O diagnóstico diferencial nessa fase inclui pré-eclâmpsia, cefaleia pós-punção dural e a própria trombose venosa cerebral. A distinção é clínica e radiológica, e a ressonância pode ser realizada com segurança na gestante quando indicada. O tratamento também é possível na gravidez: a heparina de baixo peso molecular não atravessa a placenta e é a medicação de escolha, enquanto a varfarina é evitada no primeiro trimestre.
O que muda na rotina depois do episódio
Passada a fase aguda, o acompanhamento tem três frentes. A primeira é a adesão ao anticoagulante, com atenção a interações medicamentosas e a sinais de sangramento. A segunda é a investigação da causa, que pode exigir exames de trombofilia realizados fora do período de anticoagulação para não gerar resultados falsos. A terceira é o manejo das sequelas.
- Dor de cabeça residual — comum nos primeiros meses e geralmente controlável com tratamento preventivo.
- Fadiga e dificuldade de concentração — costumam melhorar de forma gradual, com retomada progressiva das atividades.
- Contracepção — métodos hormonais combinados são contraindicados; a escolha deve ser discutida com o ginecologista.
- Viagens longas e imobilização — exigem hidratação, movimentação frequente e, às vezes, profilaxia específica.
- Cirurgias futuras — a equipe precisa saber do episódio prévio para planejar a suspensão e o retorno do anticoagulante.
Por que o diagnóstico costuma demorar
O intervalo médio entre o início dos sintomas e o diagnóstico da trombose venosa cerebral chega a alguns dias, bem mais do que no AVC arterial.
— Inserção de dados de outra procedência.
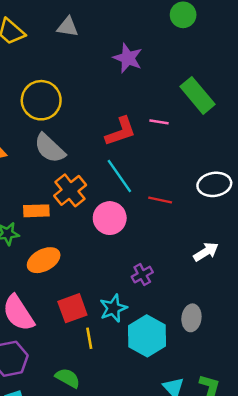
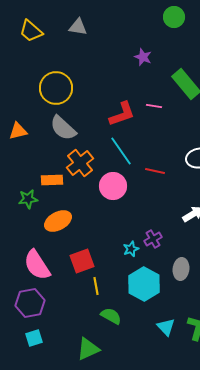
purple star: (128, 58) -> (143, 57), moved, size x0.7
purple cross: (142, 275) -> (153, 239), moved
cyan star: (113, 308) -> (131, 249), moved, size x0.7
green semicircle: (68, 378) -> (111, 316), moved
Três motivos explicam esse atraso: a dor de cabeça isolada é um sintoma banal e frequente; a tomografia simples, exame mais disponível na emergência, pode ser completamente normal; e a doença acomete adultos jovens, um grupo em que se pensa pouco em causa vascular.
Por isso, vale insistir com o médico quando a dor de cabeça é nova, progressiva e resistente a analgésicos, sobretudo em quem usa anticoncepcional, está no puerpério ou tem histórico de trombose na família. Pedir uma venografia nesses casos é o que encurta o caminho.
Perguntas frequentes sobre trombose venosa cerebral
Anticoncepcional causa trombose venosa cerebral?
O anticoncepcional hormonal aumenta o risco, sobretudo em quem já tem trombofilia, fuma ou tem histórico familiar de trombose. O risco absoluto continua baixo, mas a orientação individualizada com o médico é essencial.
A doença pode voltar?
A recorrência é incomum, em torno de 2% a 4%, e ocorre principalmente quando existe trombofilia não tratada ou quando a anticoagulação é interrompida antes do tempo indicado.
Quanto tempo dura o tratamento?
Em geral de 3 a 6 meses quando existe um fator desencadeante reversível, e de 6 a 12 meses ou mais quando a causa é permanente. A decisão é sempre individual.
Dor de cabeça que não passa sempre é trombose?
Não. A imensa maioria das dores de cabeça tem causas benignas. O alerta se acende quando a dor é nova, progressiva, piora ao deitar ou vem acompanhada de convulsão, alteração visual ou déficit neurológico.
Tomografia normal descarta a trombose venosa cerebral?
Não. A tomografia sem contraste pode ser normal em cerca de um terço dos casos. Quando a suspeita é razoável, o exame indicado é a venografia por ressonância ou por tomografia.
Quem teve trombose venosa cerebral pode voltar a praticar esportes?
Na maioria dos casos, sim, com retorno gradual após a fase aguda. Durante a anticoagulação, evitam-se esportes de contato pelo risco de sangramento. A liberação deve ser individualizada com o neurologista.
Conteúdo informativo e educativo. Não substitui a consulta médica, o diagnóstico ou o tratamento individualizado. Fonte de referência: StatPearls — Cerebral Venous Sinus Thrombosis (NCBI).